9) You’ve never seen a live chicken, and the only cows you’ve seen are on road trips.

10) You have no idea what a polecat is.

11) Whenever someone tells an off-color joke about farm animals, it goes over your head.

12) You don’t see anything wrong with putting a sweater on a poodle.

13) You don’t have bangs.

14) You would rather vacation at Martha’s Vineyard than Six Flags.

15) More than two generations of your family have been kicked out of the same prep school in Connecticut.

16) You would rather have your son become a lawyer than grow up to get his own TV fishing show.

17) Instead of referring to two or more people as “y’all,” you call them “you guys,” even if both of them are women.

18) You don’t think Howard Stern has an accent.

19) You have never planned your summer vacation around a gun-and-knife show.

20) You think more money should go to important scientific research at your university than to pay the salary of the head football coach.

21) You don’t have at least one can of WD-40 somewhere around the house.

22) The last time you smiled was when you prevented someone from getting on an on-ramp on the highway.

23) You don’t have any hats in your closet that advertise feed stores.

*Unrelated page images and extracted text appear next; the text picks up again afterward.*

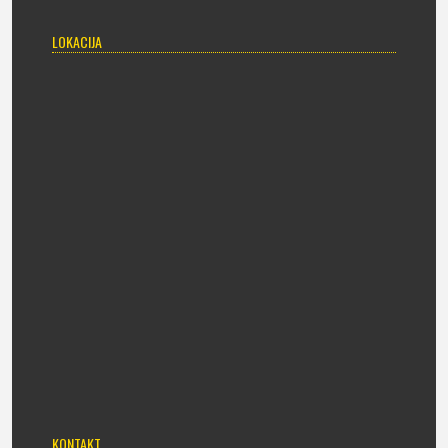
LOKACIJA
KONTAKT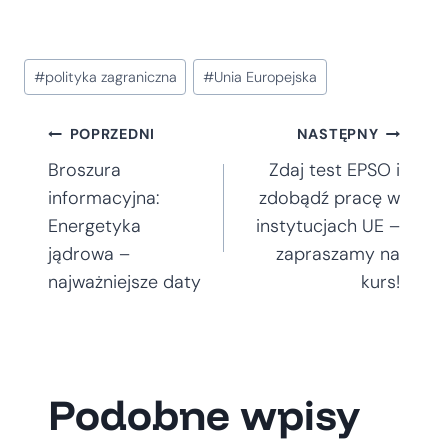
Tagi
#
polityka zagraniczna
#
Unia Europejska
wpisu:
Nawigacja
POPRZEDNI
NASTĘPNY
Broszura
Zdaj test EPSO i
wpisu
informacyjna:
zdobądź pracę w
Energetyka
instytucjach UE –
jądrowa –
zapraszamy na
najważniejsze daty
kurs!
Podobne wpisy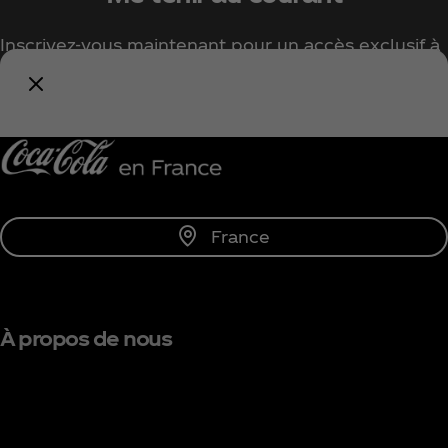
Inscrivez-vous maintenant pour un accès exclusif à
tout l'univers Coca‑Cola !
Me tenir informé
France
À propos de nous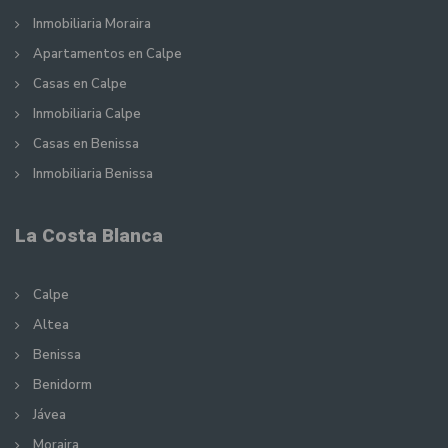
Inmobiliaria Moraira
Apartamentos en Calpe
Casas en Calpe
Inmobiliaria Calpe
Casas en Benissa
Inmobiliaria Benissa
La Costa Blanca
Calpe
Altea
Benissa
Benidorm
Jávea
Moraira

24) The farthest south you’ve ever been is the perfume counter at Neiman Marcus.

25) You call binoculars opera glasses.

26) You can’t spit out the car window without pulling over to the side of the road and stopping.

27) You would never wear pink or an applique sweatshirt.

28) You don’t know what applique is.

29) Most of your formative high school sexual experiences took place within the context of a football game.

30) You don’t know anyone with two first names (i.e. Joe Bob, Billy Bob, Kay Bob, Bob Bob)

31) You don’t have doilies, and you certainly don’t know how to make one.

32) You’ve never been to a craft show.

33) You get freaked out when people on the subway talk to you.

34) You can’t do your laundry without quarters.

35) None of your fur coats are homemade.

36) You know what the junior league is.